News from the world of maths: Shining new light on dark matter
Shining new light on dark matter
In the 1930s, astronomers discovered that many galaxy clusters observable from Earth have a much stronger gravitational field than they should have given their predicted mass. Further astronomical observations only added to this puzzle. After much consideration, it was concluded that something mysterious called dark matter must be involved. Dark matter is in all respects invisible and can only be detected by its gravitational effect on normal matter. If this new theory was right then dark matter would make up most of the mass of the universe.
However, in February three scientists claimed that dark matter was not necessary and in fact by slightly altering Einstein's equations for general relativity they could account for the acceleration. Not everyone was convinced by the new explanation though, and now new evidence has been put forward in support of dark matter through studying the "bullet" galaxy cluster with the Chandra X-ray telescope.
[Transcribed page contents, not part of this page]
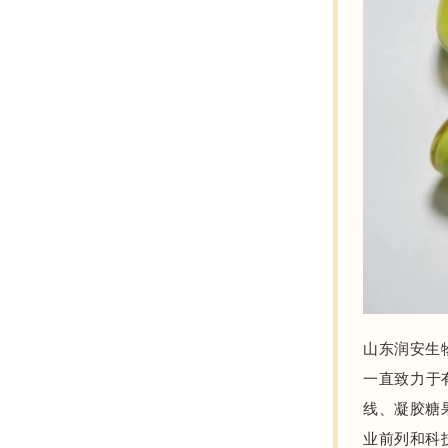
山东润安生
一直致力于
线、凝胶糖
业前列和科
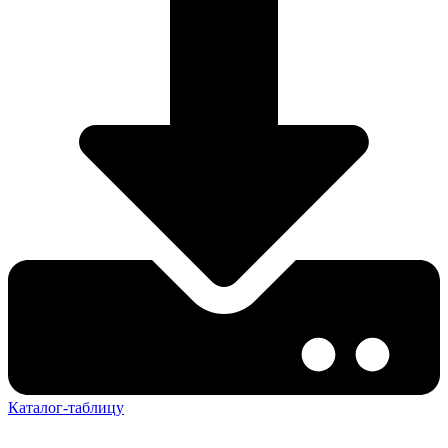
Каталог-таблицу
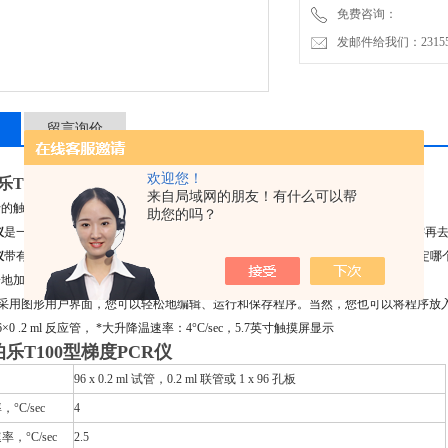
免费咨询：
发邮件给我们：2315528
留言询价
欢迎您！
d伯乐T100型梯度
PCR仪
来自局域网的朋友！有什么可以帮
行的触摸屏设计，编辑和运行程序非常方便。
助您的吗？
仪
是一台小巧、可靠且经济的96孔
PCR仪
，非常适合小型实验室。有了它，您无需再
仪
带有温度梯度功能，便于优化分析条件。它能够同时检测8种退火温度，以便确定哪个温度能
一地加热，为您带来一致的结果。
采用图形用户界面，您可以轻松地编辑、运行和保存程序。当然，您也可以将程序放
6×0 .2 ml 反应管， *大升降温速率：4°C/sec，5.7英寸触摸屏显示
d伯乐T100型梯度
PCR仪
96 x 0.2 ml 试管，0.2 ml 联管或 1 x 96 孔板
°C/sec
4
，°C/sec
2.5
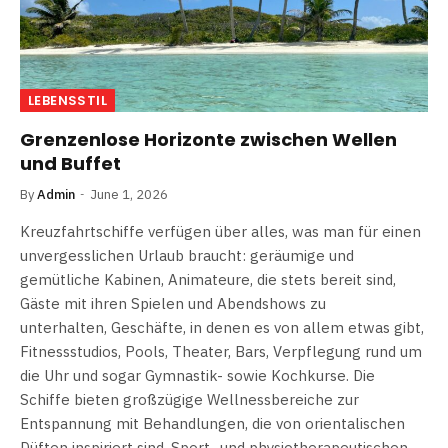
LEBENSSTIL
Grenzenlose Horizonte zwischen Wellen
und Buffet
By
Admin
June 1, 2026
Kreuzfahrtschiffe verfügen über alles, was man für einen
unvergesslichen Urlaub braucht: geräumige und
gemütliche Kabinen, Animateure, die stets bereit sind,
Gäste mit ihren Spielen und Abendshows zu
unterhalten, Geschäfte, in denen es von allem etwas gibt,
Fitnessstudios, Pools, Theater, Bars, Verpflegung rund um
die Uhr und sogar Gymnastik- sowie Kochkurse. Die
Schiffe bieten großzügige Wellnessbereiche zur
Entspannung mit Behandlungen, die von orientalischen
Düften inspiriert sind, Sport- und physiotherapeutischen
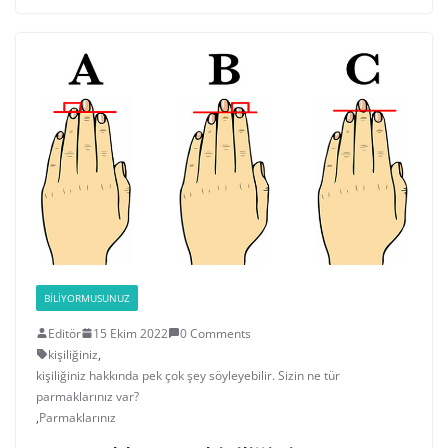
BILIYORMUSUNUZ
Editör
15 Ekim 2022
0 Comments
kişiliğiniz
,
kişiliğiniz hakkında pek çok şey söyleyebilir. Sizin ne tür
parmaklarınız var?
,
Parmaklarınız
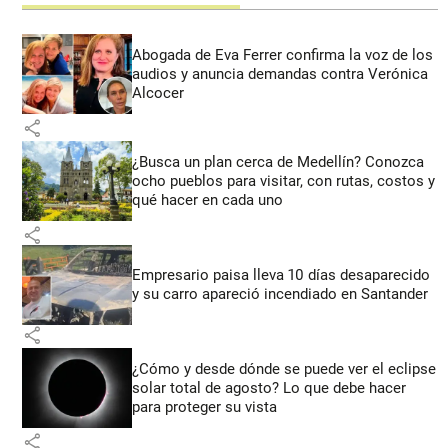
Abogada de Eva Ferrer confirma la voz de los
audios y anuncia demandas contra Verónica
Alcocer
share
¿Busca un plan cerca de Medellín? Conozca
ocho pueblos para visitar, con rutas, costos y
qué hacer en cada uno
share
Empresario paisa lleva 10 días desaparecido
y su carro apareció incendiado en Santander
share
¿Cómo y desde dónde se puede ver el eclipse
solar total de agosto? Lo que debe hacer
para proteger su vista
share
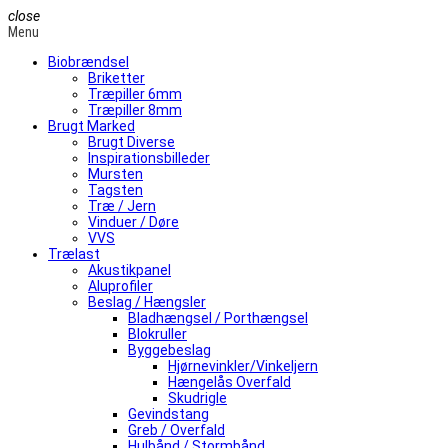
close
Menu
Biobrændsel
Briketter
Træpiller 6mm
Træpiller 8mm
Brugt Marked
Brugt Diverse
Inspirationsbilleder
Mursten
Tagsten
Træ / Jern
Vinduer / Døre
VVS
Trælast
Akustikpanel
Aluprofiler
Beslag / Hængsler
Bladhængsel / Porthængsel
Blokruller
Byggebeslag
Hjørnevinkler/Vinkeljern
Hængelås Overfald
Skudrigle
Gevindstang
Greb / Overfald
Hulbånd / Stormbånd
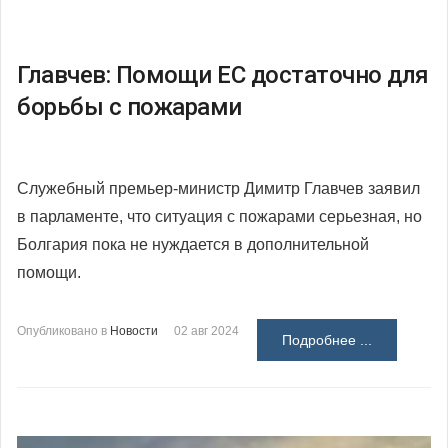
Главчев: Помощи ЕС достаточно для
борьбы с пожарами
Служебный премьер-министр Димитр Главчев заявил
в парламенте, что ситуация с пожарами серьезная, но
Болгария пока не нуждается в дополнительной
помощи.
Опубликовано в
Новости
02 авг 2024
Подробнее ...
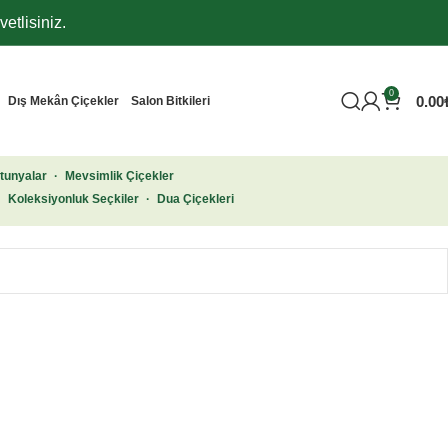
etlisiniz.
0
0.00
Dış Mekân Çiçekler
Salon Bitkileri
tunyalar
·
Mevsimlik Çiçekler
·
Koleksiyonluk Seçkiler
·
Dua Çiçekleri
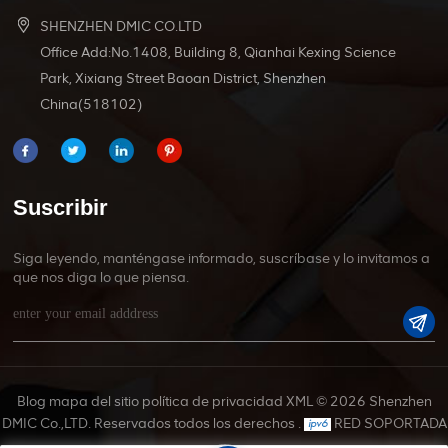
SHENZHEN DMIC CO.LTD
Office Add:No.1408, Building 8, Qianhai Kexing Science
Park, Xixiang Street Baoan District, Shenzhen
China(518102)
Suscribir
Siga leyendo, manténgase informado, suscríbase y lo invitamos a
que nos diga lo que piensa.
Blog
mapa del sitio
política de privacidad
XML
© 2026 Shenzhen
DMIC Co.,LTD. Reservados todos los derechos .
RED SOPORTADA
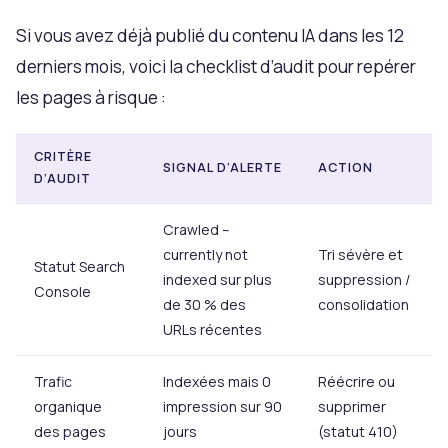
Si vous avez déjà publié du contenu IA dans les 12
derniers mois, voici la checklist d’audit pour repérer
les pages à risque :
CRITÈRE
SIGNAL D’ALERTE
ACTION
D’AUDIT
Crawled –
currently not
Tri sévère et
Statut Search
indexed sur plus
suppression /
Console
de 30 % des
consolidation
URLs récentes
Trafic
Indexées mais 0
Réécrire ou
organique
impression sur 90
supprimer
des pages
jours
(statut 410)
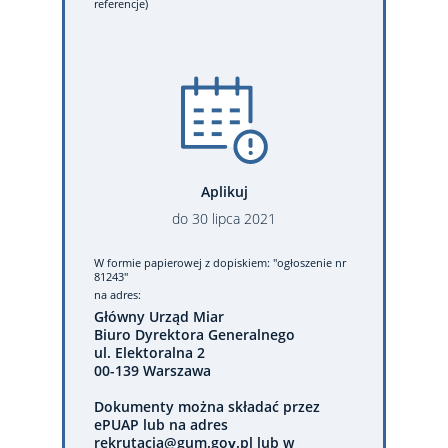
referencje)
Aplikuj
do
30
lipca
2021
W formie papierowej
z dopiskiem: "ogłoszenie nr
81243"
na adres:
Główny Urząd Miar
Biuro Dyrektora Generalnego
ul. Elektoralna 2
00-139 Warszawa
Dokumenty można składać przez
ePUAP lub na adres
rekrutacja@gum.gov.pl lub w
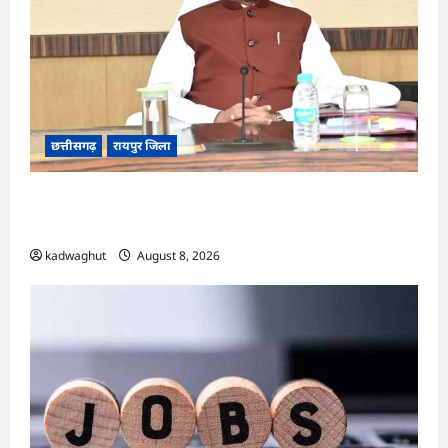
छत्तीसगढ़
रायपुर जिला
CG : आज ‘सेन शक्ति सम्मेलन एवं शिल्पी सम्मान
समारोह’ में मुख्यमंत्री साय शामिल होंगे …
kadwaghut
August 8, 2026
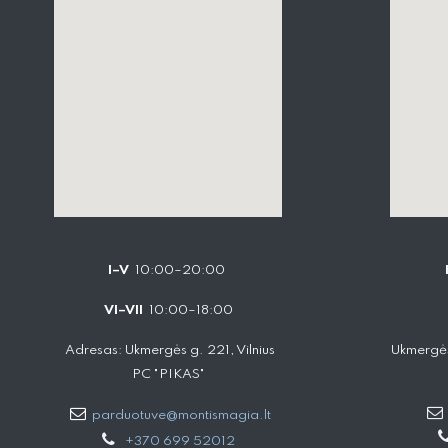
I–V
10:00–20:00
VI–VII
10:00–18:00
Adresas: Ukmergės g. 221, Vilnius
Ukmergės
PC "PIKAS"
parduotuve@montismagia.lt
+370 699 52012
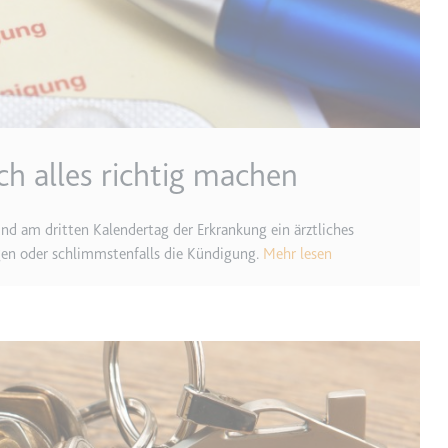
m
et, um die Interaktion der Nutzer mit eingebetteten Inhalten zu verfo
ch alles richtig machen
ie
nd am dritten Kalendertag der Erkrankung ein ärztliches
gen oder schlimmstenfalls die Kündigung.
Mehr lesen
m
ür die Implementierung und Funktionalität von YouTube-Videoinhalten
 Storage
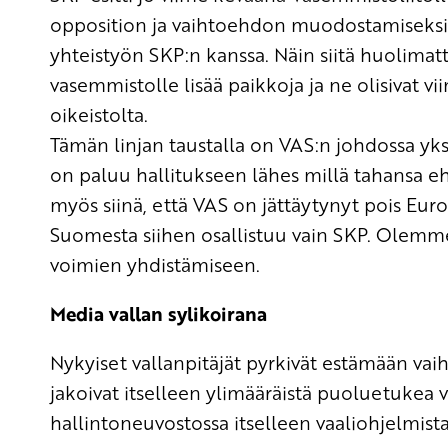
opposition ja vaihtoehdon muodostamiseksi 
yhteistyön SKP:n kanssa. Näin siitä huolimatt
vasemmistolle lisää paikkoja ja ne olisivat vi
oikeistolta.
Tämän linjan taustalla on VAS:n johdossa yksi
on paluu hallitukseen lähes millä tahansa 
myös siinä, että VAS on jättäytynyt pois Eu
Suomesta siihen osallistuu vain SKP. Olem
voimien yhdistämiseen.
Media vallan sylikoirana
Nykyiset vallanpitäjät pyrkivät estämään va
jakoivat itselleen ylimääräistä puoluetukea v
hallintoneuvostossa itselleen vaaliohjelmista 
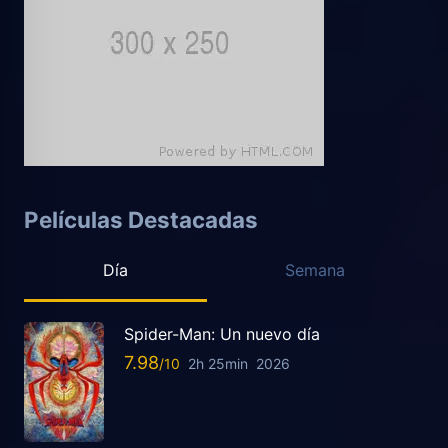
Películas Destacadas
Día
Semana
Spider-Man: Un nuevo día
7.98
2h 25min
2026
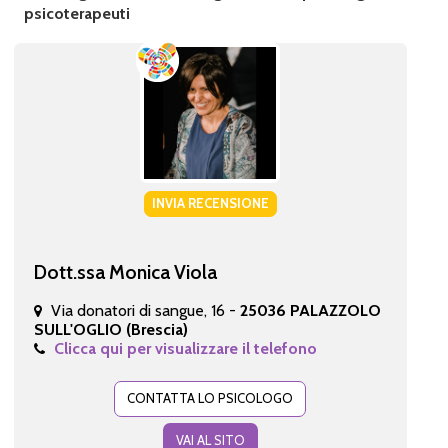
psicoterapeuti
INVIA RECENSIONE
Dott.ssa Monica Viola
Via donatori di sangue, 16 -
25036 PALAZZOLO
SULL'OGLIO (Brescia)
Clicca qui per visualizzare il telefono
CONTATTA LO PSICOLOGO
VAI AL SITO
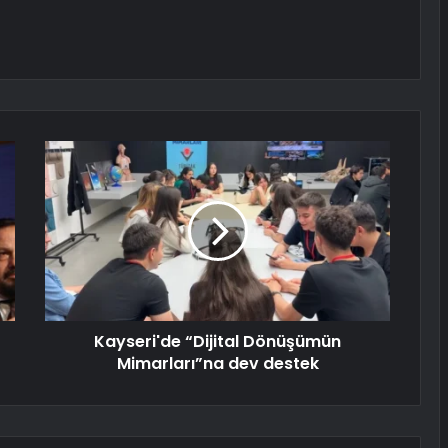
Kayseri'de “Dijital Dönüşümün
Mimarları”na dev destek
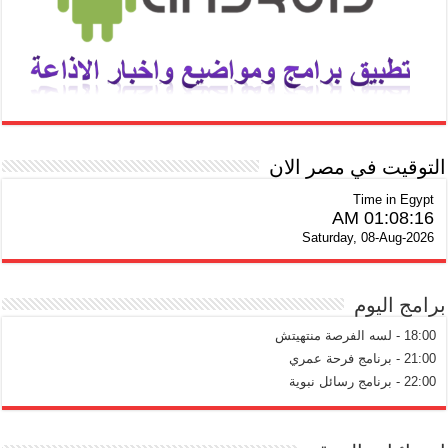
التوقيت في مصر الان
Time in Egypt
01:08:17 AM
Saturday, 08-Aug-2026
برامج اليوم
18:00 - لسه الفرصة منتهيتش
21:00 - برنامج فرحة عمري
22:00 - برنامج رسائل نبوية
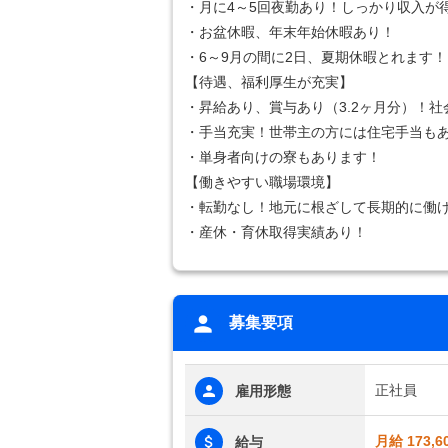
・月に4～5回夜勤あり！しっかり収入が
・お盆休暇、年末年始休暇あり！
・6～9月の間に2日、夏期休暇とれます
【待遇、福利厚生が充実】
・昇給あり、賞与あり（3.2ヶ月分）！
・手当充実！世帯主の方には住宅手当も
・単身者向けの寮もあります！
【働きやすい職場環境】
・転勤なし！地元に根ざして長期的に働
・産休・育休取得実績あり！
募集要項
正社員
雇用形態
月給 173,6
給与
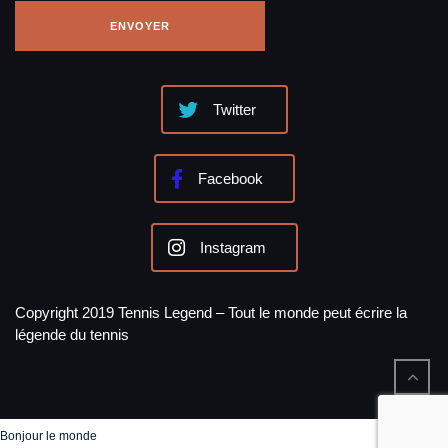
Twitter
Facebook
Instagram
Copyright 2019 Tennis Legend – Tout le monde peut écrire la
légende du tennis
Bonjour le monde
The cluster was created when two separate clusters smashed together. Tremendous amounts of energy were released in this collision; enough in fact to tear the normal matter and the dark matter apart. Even though dark matter is invisible, scientists were able to see the effect by measuring how the mass of the cluster was distributed.
The data gathered supported a model involving dark matter but not an altered form of general relativity as was previously proposed. No doubt the argument over the existence of dark matter will continue but supporters of the dark matter model believe this provides the most conclusive evidence yet.